Portsmouth officer charged with reckless driving

Law enforcement officials are responsible for keeping Portsmouth residents safe. On rare occasions, police officers themselves will be charged with a crime. Whether a resident of Virginia or an officer of the law in the state, individuals accused of crimes face the same consequences and are afforded the same defense rights.

A Portsmouth officer was recently charged with reckless driving due to his involvement in a fatal car accident in May of this year. A grand jury indicted the officer in August with the misdemeanor charge.

According to reports, the officer was driving in his police cruiser when he hit a man at the intersection of Portsmouth Boulevard and Woodstock Street. The 59-year-old pedestrian was believed to be walking home from the laundromat at the time of the accident.

Investigators believe that the officer was driving at a speed of 35 mph when the vehicle hit the pedestrian. A police detective also said that the officer was not responding to a call and that his vehicle lights and siren were not activated at the time of the crash.

The officer told investigators that he did not see the pedestrian and was not using his phone at the time of the accident. He also reported that he did not feel that he was traveling at an excessively high speed. For now, he has been placed on administrative assignment.

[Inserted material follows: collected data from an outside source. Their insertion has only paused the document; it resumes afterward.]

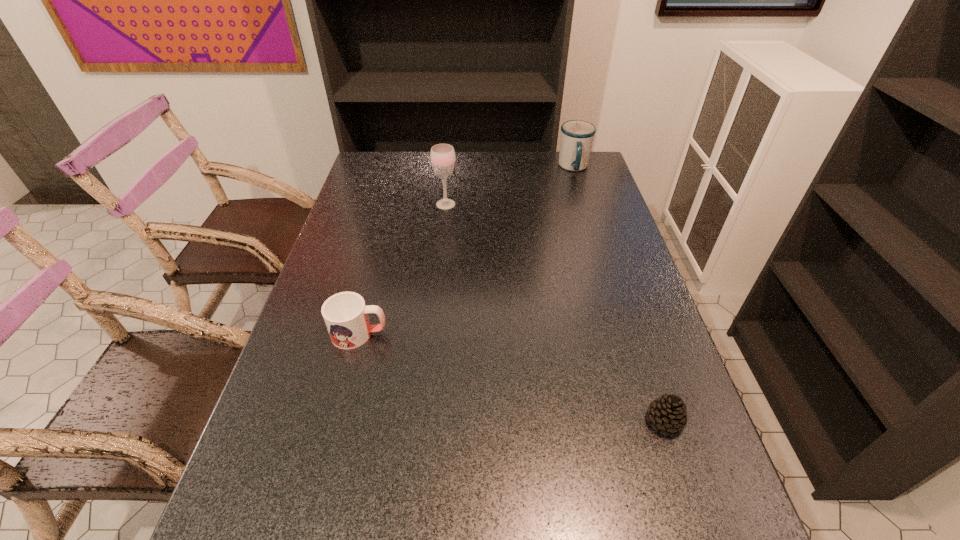 Find the location of `wineglass`. wineglass is located at coordinates [x=442, y=156].

At what (x,y) coordinates should I click in order to perform the action: click on the third object from right to left. Please return your answer as a coordinate pair (x, y). The image size is (960, 540). Looking at the image, I should click on (442, 156).

The image size is (960, 540). Identify the location of the farther mug. (577, 136).

In order to click on the third shortest object in this screenshot , I will do `click(577, 136)`.

The width and height of the screenshot is (960, 540). Identify the location of the leftmost object. (345, 314).

Where is `the left mug`? The image size is (960, 540). the left mug is located at coordinates (345, 314).

This screenshot has height=540, width=960. I want to click on the shortest object, so click(667, 413).

Locate an element on the screen. This screenshot has width=960, height=540. pinecone is located at coordinates (667, 413).

Identify the location of vacant space situated 0.170m on the front of the tallest object. This screenshot has height=540, width=960. (442, 242).

Find the location of a particular element. free space located 0.290m on the handle side of the farther mug is located at coordinates (592, 227). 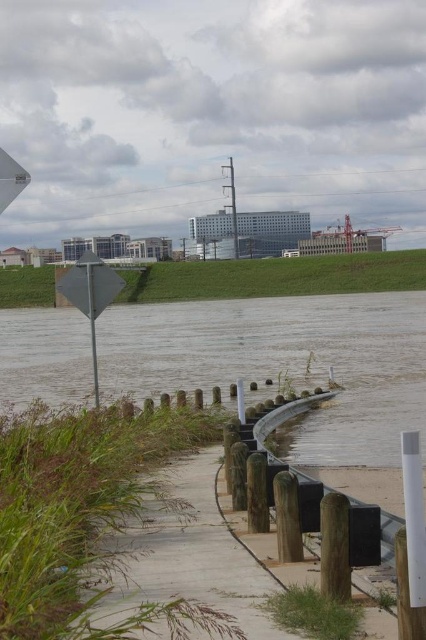 You are standing at the edge of the flooded walkway and want to reach a specific point marked at coordinates point (319, 440). Based on the distance provided, can you estimate whether this point is within a safe walking distance for an average person?

The point (319, 440) is 64.42 feet away from the viewer. Since an average person can walk distances up to 100 feet without difficulty, this point is within a safe walking distance. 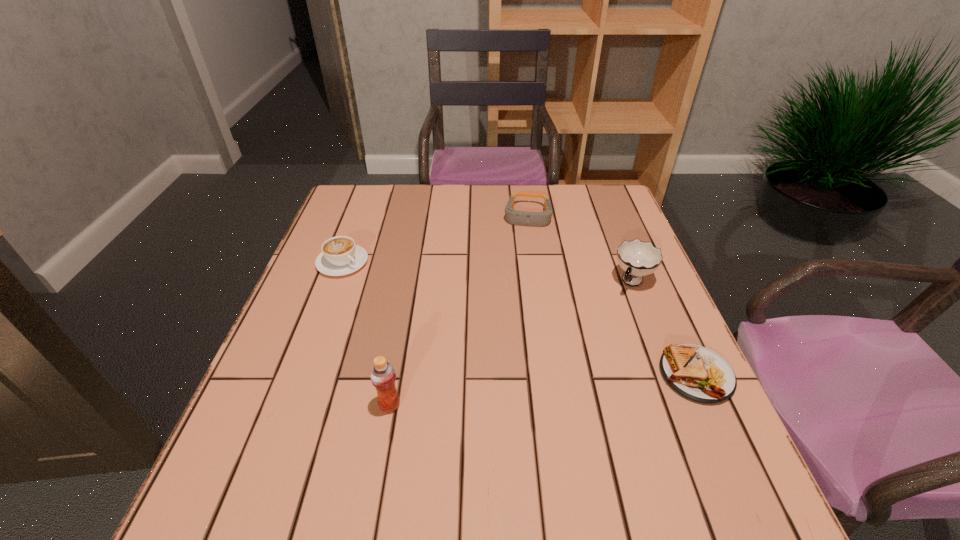 At what (x,y) coordinates should I click in order to perform the action: click on free space between the shortest object and the leftmost object. Please return your answer as a coordinate pair (x, y). The image size is (960, 540). Looking at the image, I should click on (519, 319).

Virginia residents facing criminal charges should remember the basic principle, “innocent until proven guilty.” The prosecutor in the case must show to the judge or jury that the accused is guilty beyond a reasonable doubt. To help their case, the accused can come up with a defense to help prove their innocence.

Defending against any criminal charge, whether it is a misdemeanor or a felony, can be difficult. However, with the right defense, the penalties faced may be significantly less severe. Some accused people may even get their charges dropped altogether.